A Chicago native, Heiberger moved to Red River with his parents when he was 5. A few years later, the family moved to Santa Fe.

Heiberger had a reputation early on for taking things apart and putting them back together. Usually things worked after he rebuilt them, but his mother made sure none of her kitchen appliances was within easy reach.

“My dad used to call me the ‘wrecker’ when I was a kid,” Heiberger said. “Whenever I saw a screw, I wanted to take it out and see what was behind it. I thought every kid used to take apart their toys.”

His dad tinkered with cars and did some of his own repairs. “I was the kid who started handing him wrenches,” Heiberger said.

He got his first set of tools when he was 15. “It’s been snowballing from there. Tools are the addiction of a mechanic.”

A 1991 graduate of Santa Fe High School, Heiberger took auto mechanics in the vocational technical program from Skip Saurman. “He was a really good teacher,” Heiberger said.

Heiberger was among the students Saurman took to the annual Plymouth AAA Auto Skills state and national contests for high school students. Ford Motor Co. joined with AAA two decades ago to host the competitions and offer scholarships to promising mechanics. But the two companies announced a few months ago that 2015 was the final year of the decadesold competition.

Heiberger said the loss of the competition was unfortunate because it was a place where young automotive technicians could test their skills.

Vocational technical programs are important to keep at high schools, he said. “Not everybody wants to be a computer geek or a CEO. There are a lot of people who want to learn trades. If you go to a job, and they ask you what kind of experience you have … well, you don’t unless you’ve learned it from your family or in school.”

Heiberger and other mechanics take a few classes each year to keep up with changes in the automotive industry. “Now you can have 20 computers on a car,” Heiberger said. “They all have to talk to each other.”

Heiberger prefers the “good new days” to the old ones. “I can diagnose more problems with cars now from the driver’s seat,” he said. “It used to be 90 percent of diagnosis was under the hood. Now it’s watching the scan tools. Most of the time, they can tell you which mechanical functions are going bad.

“I like getting my hands dirty,” he added, “but I prefer diagnosing from the driver’s seat now because it involves less injury and less sweat.”

Car engines are built to last longer now, too. “Old cars like my GTO were dead and done when they had 60,000 miles. Now cars are going 200,000 miles easy,” Heiberger said. “Cars are lasting exponentially longer than anything we used to make.”

He said, “It’s just amazing to me sometimes that you can take a 5,000-pound computer with tires and a gas-powered engine and sling it down a highway at 80 miles per hour for 200,000 miles and just about have no problems.”

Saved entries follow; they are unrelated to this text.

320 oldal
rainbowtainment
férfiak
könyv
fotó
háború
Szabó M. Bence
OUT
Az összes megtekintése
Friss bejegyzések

One of the hardest parts of diagnosing a vehicle is getting it to repeat a problem experienced by the owner. “We can spend two to three hours pulling it apart, driving it, trying to figure out something that happens only intermittently. Even the scanner may not show a problem,” Heiberger said. “Like a doctor, we rule certain things out and narrow down to what is happening.”

He said the Internet is now his most important tool. If there’s a problem with a vehicle that he can’t figure out, he can get on a couple of different chat room sites frequented by mechanics and ask if they’ve dealt with it. “Mechanics around the world let you know if they’ve seen a similar problem on that type of vehicle and how they fixed it,” he said. “We’ve fixed several cars just by that.”

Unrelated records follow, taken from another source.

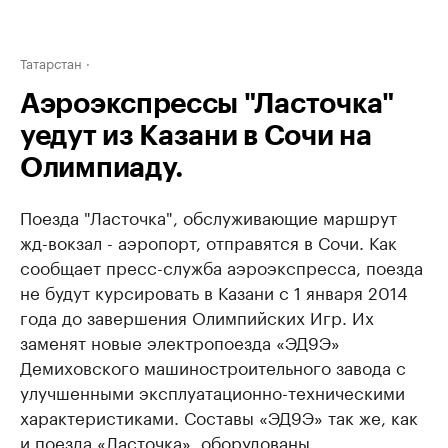
Татарстан
Аэроэкспрессы "Ласточка"
уедут из Казани в Сочи на
Олимпиаду.
Поезда "Ласточка", обслуживающие маршрут
жд-вокзал - аэропорт, отправятся в Сочи. Как
сообщает пресс-служба аэроэкспресса, поезда
не будут курсировать в Казани с 1 января 2014
года до завершения Олимпийских Игр. Их
заменят новые электропоезда «ЭД9Э»
Демиховского машиностроительного завода с
улучшенными эксплуатационно-техническими
характеристиками. Составы «ЭД9Э» так же, как
и поезда «Ласточка», оборудованы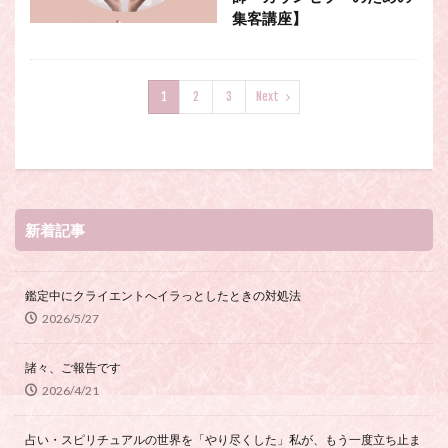
集客講座】
1
2
3
Next
新着記事
鑑定中にクライエントへイラっとしたときの対処法
2026/5/27
諸々、ご報告です
2026/4/21
占い・スピリチュアルの世界を「やり尽くした」私が、もう一度立ち止ま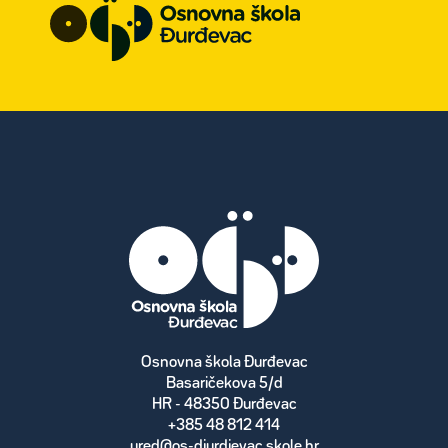
Osnovna škola Đurđevac
Basaričekova 5/d
HR - 48350 Đurđevac
+385 48 812 414
ured@os-djurdjevac.skole.hr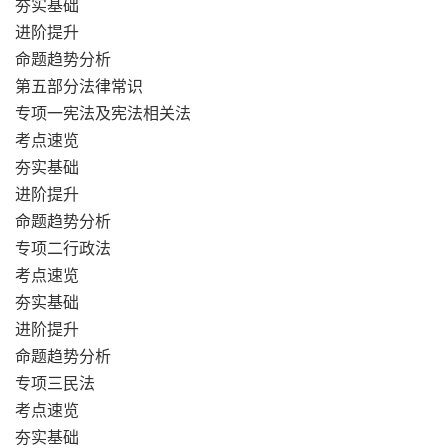
夯实基础
进阶提升
命题趋势分析
第五部分法律常识
专项一宪法及宪法相关法
考点速览
夯实基础
进阶提升
命题趋势分析
专项二行政法
考点速览
夯实基础
进阶提升
命题趋势分析
专项三民法
考点速览
夯实基础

Heiberger said he takes five to six classes a year to learn about the latest electronics, programming and mechanical changes coming down the pipe for modern vehicles.

What does he see in the future for vehicles? “I’m still waiting for a flying car. They promised it back in the 1950s.”

He would love to see solar power incorporated into electric cars, extending their driving range to a distance limited only by battery storage and the sun shining.

With all the vehicle choices out there now, Heiberger still leans to the powerful muscle car.

“I would love a new Dodge Charger Hellcat,” he said. “I can’t afford that, but 707 HP at the push of a button is just awesome to me.”